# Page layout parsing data

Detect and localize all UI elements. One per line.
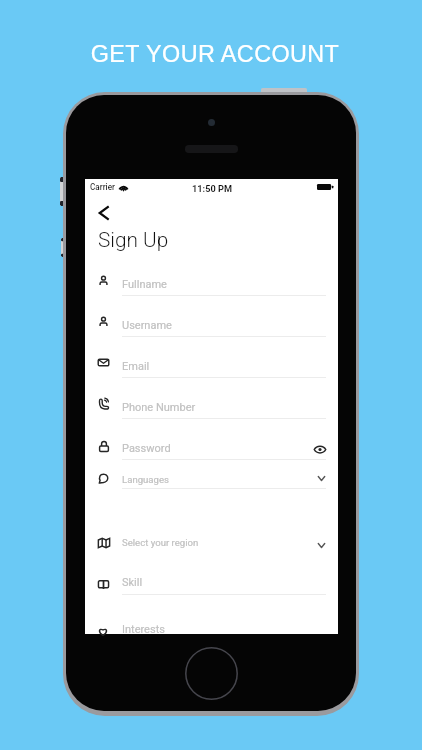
staticText: Sign Up <box>98 228 169 252</box>
staticText: Phone Number <box>122 401 196 414</box>
staticText: Interests <box>122 623 165 636</box>
staticText: GET YOUR ACCOUNT <box>4 41 422 67</box>
staticText: Select your region <box>122 537 199 548</box>
staticText: Skill <box>122 576 143 589</box>
staticText: 11:50 PM <box>192 183 232 194</box>
staticText: Fullname <box>122 278 167 291</box>
staticText: Username <box>122 319 172 332</box>
button[interactable] <box>94 569 330 595</box>
button[interactable] <box>94 270 330 296</box>
staticText: Languages <box>122 474 170 485</box>
button[interactable]: Back <box>93 201 115 225</box>
button[interactable] <box>94 434 330 460</box>
staticText: Email <box>122 360 150 373</box>
button[interactable] <box>94 463 330 489</box>
button[interactable] <box>94 393 330 419</box>
staticText: Password <box>122 442 171 455</box>
button[interactable] <box>94 530 330 556</box>
button[interactable]: Show password <box>314 445 326 454</box>
staticText: Carrier <box>90 182 115 192</box>
button[interactable] <box>94 615 330 641</box>
button[interactable] <box>94 311 330 337</box>
button[interactable] <box>94 352 330 378</box>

# Exercise
If a line in the records above holds the string "interactable", copy it out.

# Response to this exercise
button[interactable] <box>94 569 330 595</box>
button[interactable] <box>94 270 330 296</box>
button[interactable]: Back <box>93 201 115 225</box>
button[interactable] <box>94 434 330 460</box>
button[interactable] <box>94 463 330 489</box>
button[interactable] <box>94 393 330 419</box>
button[interactable] <box>94 530 330 556</box>
button[interactable]: Show password <box>314 445 326 454</box>
button[interactable] <box>94 615 330 641</box>
button[interactable] <box>94 311 330 337</box>
button[interactable] <box>94 352 330 378</box>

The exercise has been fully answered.